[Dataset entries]
━━━━━━━━━━━━━━━━━━━━━━━━━━━━━━

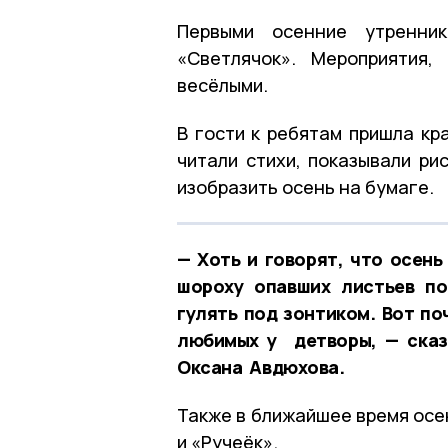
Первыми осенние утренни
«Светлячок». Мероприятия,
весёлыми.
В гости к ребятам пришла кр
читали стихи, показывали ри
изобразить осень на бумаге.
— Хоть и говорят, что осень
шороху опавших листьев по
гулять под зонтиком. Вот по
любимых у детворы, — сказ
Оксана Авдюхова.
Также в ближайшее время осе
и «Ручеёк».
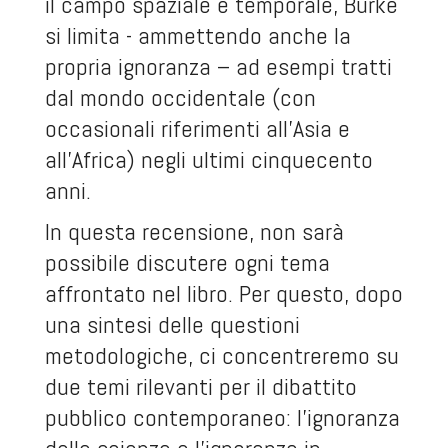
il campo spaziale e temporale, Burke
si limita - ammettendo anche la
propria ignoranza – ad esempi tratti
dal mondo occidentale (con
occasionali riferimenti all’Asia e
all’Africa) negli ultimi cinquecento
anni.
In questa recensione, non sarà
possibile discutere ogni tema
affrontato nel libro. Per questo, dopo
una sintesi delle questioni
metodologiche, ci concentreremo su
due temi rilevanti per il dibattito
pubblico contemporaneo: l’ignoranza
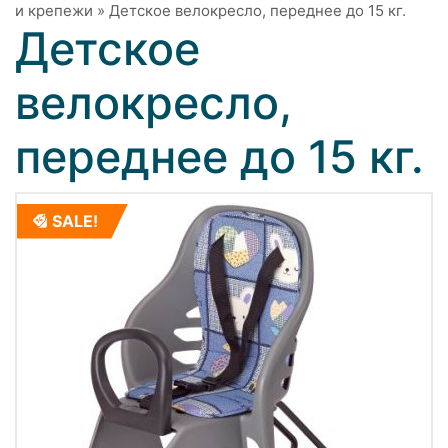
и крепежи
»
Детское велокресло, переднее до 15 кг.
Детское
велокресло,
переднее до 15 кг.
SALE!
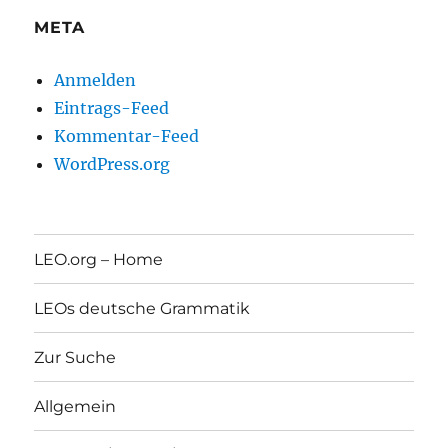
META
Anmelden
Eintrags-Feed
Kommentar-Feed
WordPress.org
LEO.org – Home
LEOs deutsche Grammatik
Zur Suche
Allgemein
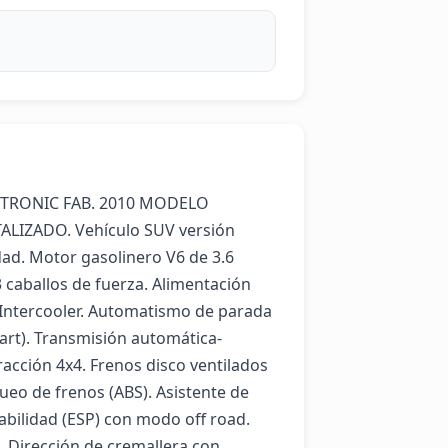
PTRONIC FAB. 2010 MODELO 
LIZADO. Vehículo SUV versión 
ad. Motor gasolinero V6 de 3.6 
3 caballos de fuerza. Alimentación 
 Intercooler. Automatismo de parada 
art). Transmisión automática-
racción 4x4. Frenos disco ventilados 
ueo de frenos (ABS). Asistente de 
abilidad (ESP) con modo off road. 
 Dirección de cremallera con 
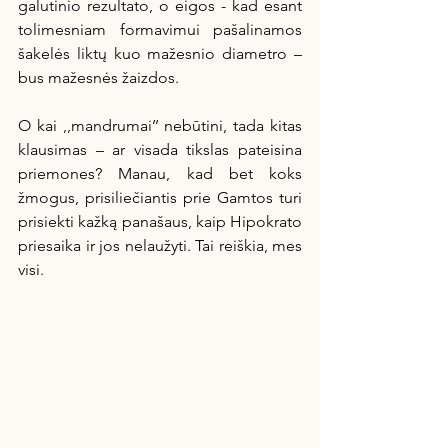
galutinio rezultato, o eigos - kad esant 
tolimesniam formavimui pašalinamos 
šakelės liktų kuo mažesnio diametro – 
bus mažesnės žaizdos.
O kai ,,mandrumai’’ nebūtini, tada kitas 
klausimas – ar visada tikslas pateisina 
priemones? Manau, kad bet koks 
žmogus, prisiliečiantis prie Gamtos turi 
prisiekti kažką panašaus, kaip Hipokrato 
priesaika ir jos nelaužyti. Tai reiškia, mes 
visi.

━━━━━━━━━━━━━━━━━━━━━━━━━━━━━━

DESCRIPTION OF THE TASK: Leave the pictures out and reproduce every record above exactly.

COMPLETED EXERCISE:
Первыми осенние утренни
«Светлячок». Мероприятия,
весёлыми.
В гости к ребятам пришла кр
читали стихи, показывали ри
изобразить осень на бумаге.
— Хоть и говорят, что осень
шороху опавших листьев по
гулять под зонтиком. Вот по
любимых у детворы, — сказ
Оксана Авдюхова.
Также в ближайшее время осе
и «Ручеёк».
il campo spaziale e temporale, Burke
si limita - ammettendo anche la
propria ignoranza – ad esempi tratti
dal mondo occidentale (con
occasionali riferimenti all’Asia e
all’Africa) negli ultimi cinquecento
anni.
In questa recensione, non sarà
possibile discutere ogni tema
affrontato nel libro. Per questo, dopo
una sintesi delle questioni
metodologiche, ci concentreremo su
due temi rilevanti per il dibattito
pubblico contemporaneo: l’ignoranza
и крепежи
»
Детское велокресло, переднее до 15 кг.
Детское
велокресло,
переднее до 15 кг.
SALE!
META
Anmelden
Eintrags-Feed
Kommentar-Feed
WordPress.org
LEO.org – Home
LEOs deutsche Grammatik
Zur Suche
Allgemein
PTRONIC FAB. 2010 MODELO 
LIZADO. Vehículo SUV versión 
ad. Motor gasolinero V6 de 3.6 
3 caballos de fuerza. Alimentación 
 Intercooler. Automatismo de parada 
art). Transmisión automática-
racción 4x4. Frenos disco ventilados 
ueo de frenos (ABS). Asistente de 
abilidad (ESP) con modo off road. 
 Dirección de cremallera con 
galutinio rezultato, o eigos - kad esant 
tolimesniam formavimui pašalinamos 
šakelės liktų kuo mažesnio diametro – 
bus mažesnės žaizdos.
O kai ,,mandrumai’’ nebūtini, tada kitas 
klausimas – ar visada tikslas pateisina 
priemones? Manau, kad bet koks 
žmogus, prisiliečiantis prie Gamtos turi 
prisiekti kažką panašaus, kaip Hipokrato 
priesaika ir jos nelaužyti. Tai reiškia, mes 
visi.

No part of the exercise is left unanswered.